Bailey ignores her, plops down on Gus's knees, and plants his free hand into Gus's stomach. "Sorry, am I funny to you?!"
Poor Gus is already hiccupping with laughter.
"Is this a joke to you, Doktor Dreary?! Hold my ice..."
Gem throws up her hands. "I am not holding your damn ice!"
Bailey simply tosses it aside and digs both thumbs under his friend's ribs- which renders him silent for a moment, he's cackling so hard.
"Get off him and let me handle this!"
"Nooo, now it's personal. I'll give you something to laugh about, smart guy..."
"Bailey, you're bleeding again!"
"I don't care! I got my manhood to protect!"
"Your manhood?!"
Bailey pauses. "Honor" had been the word he was looking for, but he hadn't seen it getting much use lately, and he'd been making a point lately to update his antiquated vocabulary with more modern terms...
"Well, I mean - it's not like I got anything against your, uh... womanh-"
"Hold your own damn ice." There is a wet slap as it hits him in the arm.
"Ow! Now my arm..."
"-and get your bloody ass off that floor before Gus hits you in the 'manhood' with the other knee."
Gus cracks up softly again, earning a dark look from Bailey (or as dark a look as he can manage - he's so delighted at the sound of his friend going to pieces that it's not very convincing).
"Perhaps... 'reputation'... is the word you want..." Gus is thoroughly drunk on his own laughter. He sounds like Count Dracula with a head cold.
"I hope you laugh so hard you crack a rib," Bailey mutters, pulling himself to his feet.

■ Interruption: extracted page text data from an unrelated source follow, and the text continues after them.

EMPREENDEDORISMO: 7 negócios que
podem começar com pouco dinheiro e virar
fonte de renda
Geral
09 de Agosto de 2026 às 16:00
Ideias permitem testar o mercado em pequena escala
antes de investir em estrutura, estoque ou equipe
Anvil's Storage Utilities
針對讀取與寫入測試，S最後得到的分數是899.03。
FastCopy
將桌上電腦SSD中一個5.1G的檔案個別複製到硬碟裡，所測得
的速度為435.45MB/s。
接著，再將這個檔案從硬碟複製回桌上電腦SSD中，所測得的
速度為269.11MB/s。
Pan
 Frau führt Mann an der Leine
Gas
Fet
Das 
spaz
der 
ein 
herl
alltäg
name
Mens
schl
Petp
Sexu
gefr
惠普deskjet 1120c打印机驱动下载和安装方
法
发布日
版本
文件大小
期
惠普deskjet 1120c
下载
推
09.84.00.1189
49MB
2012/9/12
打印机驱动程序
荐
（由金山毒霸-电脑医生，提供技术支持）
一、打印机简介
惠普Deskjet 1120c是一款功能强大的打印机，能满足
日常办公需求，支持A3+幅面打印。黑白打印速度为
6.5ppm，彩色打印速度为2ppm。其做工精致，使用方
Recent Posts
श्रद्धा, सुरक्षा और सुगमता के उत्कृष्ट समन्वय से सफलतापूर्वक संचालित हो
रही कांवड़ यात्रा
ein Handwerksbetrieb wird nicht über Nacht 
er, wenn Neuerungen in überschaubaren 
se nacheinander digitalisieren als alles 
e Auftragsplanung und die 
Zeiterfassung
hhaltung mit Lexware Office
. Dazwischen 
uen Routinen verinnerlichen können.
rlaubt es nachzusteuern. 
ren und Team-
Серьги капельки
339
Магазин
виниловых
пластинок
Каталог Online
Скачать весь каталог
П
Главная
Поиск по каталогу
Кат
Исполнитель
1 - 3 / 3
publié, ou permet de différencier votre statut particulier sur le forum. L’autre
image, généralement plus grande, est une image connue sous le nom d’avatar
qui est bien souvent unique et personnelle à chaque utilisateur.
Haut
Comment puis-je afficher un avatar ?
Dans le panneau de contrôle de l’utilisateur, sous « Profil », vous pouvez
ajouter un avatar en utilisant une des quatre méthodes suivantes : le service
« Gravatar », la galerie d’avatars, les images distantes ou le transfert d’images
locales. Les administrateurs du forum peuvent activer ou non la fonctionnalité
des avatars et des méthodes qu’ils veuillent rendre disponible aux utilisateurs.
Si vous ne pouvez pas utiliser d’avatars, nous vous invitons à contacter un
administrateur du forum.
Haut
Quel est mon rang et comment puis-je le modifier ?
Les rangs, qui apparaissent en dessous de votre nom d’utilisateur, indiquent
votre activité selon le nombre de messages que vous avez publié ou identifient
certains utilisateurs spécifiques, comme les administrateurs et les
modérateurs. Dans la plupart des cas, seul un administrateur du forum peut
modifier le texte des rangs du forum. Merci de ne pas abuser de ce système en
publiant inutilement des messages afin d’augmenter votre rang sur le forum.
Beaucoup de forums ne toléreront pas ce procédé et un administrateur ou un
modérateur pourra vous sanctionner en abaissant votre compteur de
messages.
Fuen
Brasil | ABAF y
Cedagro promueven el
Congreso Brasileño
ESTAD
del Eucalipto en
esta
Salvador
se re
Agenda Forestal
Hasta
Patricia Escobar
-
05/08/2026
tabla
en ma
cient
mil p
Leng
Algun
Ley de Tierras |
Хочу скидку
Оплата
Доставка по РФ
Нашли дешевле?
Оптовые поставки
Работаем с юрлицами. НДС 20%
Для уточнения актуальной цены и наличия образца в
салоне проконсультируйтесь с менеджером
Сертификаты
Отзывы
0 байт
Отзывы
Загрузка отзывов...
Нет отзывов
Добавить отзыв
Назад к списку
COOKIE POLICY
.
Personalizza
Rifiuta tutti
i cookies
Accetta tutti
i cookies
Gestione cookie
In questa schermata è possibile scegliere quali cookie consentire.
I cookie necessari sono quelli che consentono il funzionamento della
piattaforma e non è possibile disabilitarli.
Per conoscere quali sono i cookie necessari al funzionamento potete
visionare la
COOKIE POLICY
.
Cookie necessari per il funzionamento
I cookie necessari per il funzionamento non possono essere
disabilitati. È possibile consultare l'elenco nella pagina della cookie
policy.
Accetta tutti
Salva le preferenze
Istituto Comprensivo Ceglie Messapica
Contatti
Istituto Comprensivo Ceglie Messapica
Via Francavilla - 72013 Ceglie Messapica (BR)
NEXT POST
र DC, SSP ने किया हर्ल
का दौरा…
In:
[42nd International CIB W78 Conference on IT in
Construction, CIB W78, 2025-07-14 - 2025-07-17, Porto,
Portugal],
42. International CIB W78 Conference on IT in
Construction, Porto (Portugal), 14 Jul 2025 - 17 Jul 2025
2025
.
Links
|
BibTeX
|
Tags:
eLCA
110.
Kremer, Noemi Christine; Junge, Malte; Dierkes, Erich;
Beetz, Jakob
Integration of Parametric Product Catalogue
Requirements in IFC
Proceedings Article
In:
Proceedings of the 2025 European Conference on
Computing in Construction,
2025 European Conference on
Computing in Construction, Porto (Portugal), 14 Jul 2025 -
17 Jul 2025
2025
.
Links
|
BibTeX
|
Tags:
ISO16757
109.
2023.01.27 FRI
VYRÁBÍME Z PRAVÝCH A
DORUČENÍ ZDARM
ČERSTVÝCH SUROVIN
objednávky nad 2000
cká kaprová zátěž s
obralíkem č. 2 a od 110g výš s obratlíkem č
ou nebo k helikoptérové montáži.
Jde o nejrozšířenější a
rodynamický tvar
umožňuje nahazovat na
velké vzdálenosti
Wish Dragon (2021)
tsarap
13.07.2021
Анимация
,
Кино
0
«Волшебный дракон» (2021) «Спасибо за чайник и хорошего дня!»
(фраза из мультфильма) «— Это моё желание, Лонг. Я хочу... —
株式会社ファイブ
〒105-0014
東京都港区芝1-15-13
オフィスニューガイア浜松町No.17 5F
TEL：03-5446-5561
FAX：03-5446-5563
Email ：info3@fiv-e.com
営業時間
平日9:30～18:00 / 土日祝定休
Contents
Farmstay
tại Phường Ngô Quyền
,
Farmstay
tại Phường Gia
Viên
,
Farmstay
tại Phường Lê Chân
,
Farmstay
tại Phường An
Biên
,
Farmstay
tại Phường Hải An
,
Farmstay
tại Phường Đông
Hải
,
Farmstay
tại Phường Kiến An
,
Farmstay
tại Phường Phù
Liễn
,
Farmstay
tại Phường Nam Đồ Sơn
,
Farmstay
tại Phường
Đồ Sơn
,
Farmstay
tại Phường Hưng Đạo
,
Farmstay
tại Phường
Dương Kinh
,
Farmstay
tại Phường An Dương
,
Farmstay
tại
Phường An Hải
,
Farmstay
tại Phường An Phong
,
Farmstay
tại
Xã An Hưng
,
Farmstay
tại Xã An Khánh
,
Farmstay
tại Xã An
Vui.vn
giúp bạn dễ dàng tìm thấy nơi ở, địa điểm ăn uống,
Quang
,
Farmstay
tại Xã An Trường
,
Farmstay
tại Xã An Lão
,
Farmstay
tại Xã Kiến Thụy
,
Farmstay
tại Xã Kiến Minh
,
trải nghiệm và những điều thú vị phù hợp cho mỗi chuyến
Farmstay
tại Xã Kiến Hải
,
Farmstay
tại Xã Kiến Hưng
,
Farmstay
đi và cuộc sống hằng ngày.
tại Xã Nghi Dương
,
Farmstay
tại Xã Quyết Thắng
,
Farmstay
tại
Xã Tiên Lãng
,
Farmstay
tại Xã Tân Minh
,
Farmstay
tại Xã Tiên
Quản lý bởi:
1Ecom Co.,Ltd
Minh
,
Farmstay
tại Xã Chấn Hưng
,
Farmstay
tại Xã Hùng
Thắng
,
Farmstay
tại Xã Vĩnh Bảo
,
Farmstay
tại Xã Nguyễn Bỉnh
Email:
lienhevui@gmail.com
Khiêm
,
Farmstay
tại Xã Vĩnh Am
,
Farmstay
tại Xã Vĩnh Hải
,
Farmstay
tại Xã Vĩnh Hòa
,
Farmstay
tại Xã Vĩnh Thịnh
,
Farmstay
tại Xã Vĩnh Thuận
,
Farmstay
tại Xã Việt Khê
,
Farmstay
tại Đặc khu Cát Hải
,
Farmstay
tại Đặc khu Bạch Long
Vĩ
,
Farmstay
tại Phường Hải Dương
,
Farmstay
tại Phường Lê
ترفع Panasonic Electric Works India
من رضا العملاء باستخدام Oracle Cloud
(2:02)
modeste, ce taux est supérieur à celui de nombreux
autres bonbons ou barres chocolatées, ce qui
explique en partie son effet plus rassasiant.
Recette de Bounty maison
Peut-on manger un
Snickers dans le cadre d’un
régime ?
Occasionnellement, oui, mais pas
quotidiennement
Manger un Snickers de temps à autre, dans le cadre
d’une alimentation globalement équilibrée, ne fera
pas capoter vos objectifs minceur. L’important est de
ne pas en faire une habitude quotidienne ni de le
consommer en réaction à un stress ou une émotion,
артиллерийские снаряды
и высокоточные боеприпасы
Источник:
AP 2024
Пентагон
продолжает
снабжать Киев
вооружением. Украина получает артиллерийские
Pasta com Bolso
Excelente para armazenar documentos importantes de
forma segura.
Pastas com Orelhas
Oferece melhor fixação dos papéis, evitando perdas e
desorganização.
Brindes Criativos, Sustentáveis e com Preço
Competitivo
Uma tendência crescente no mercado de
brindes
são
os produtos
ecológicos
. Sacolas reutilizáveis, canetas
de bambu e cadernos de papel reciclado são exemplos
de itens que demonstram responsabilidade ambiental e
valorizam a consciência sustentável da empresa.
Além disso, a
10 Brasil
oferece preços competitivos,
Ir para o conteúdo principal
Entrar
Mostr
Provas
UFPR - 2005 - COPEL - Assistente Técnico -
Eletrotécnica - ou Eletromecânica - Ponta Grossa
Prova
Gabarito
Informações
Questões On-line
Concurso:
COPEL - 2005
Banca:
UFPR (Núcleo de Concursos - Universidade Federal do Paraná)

"Don't forget your ice..." Gus holds it as high as he can without having to muster the energy to actually sit up (he doesn't think his abdominal muscles could handle it at the moment).
Bailey snatches it from him. And then delivers an affectionate prod in the side with his toe. Gus curls sideways with a gasp.
"What, you didn't notice that coming?" He takes the ice bag and presses it unceremoniously to his face. "Fucking jet plane. I swear."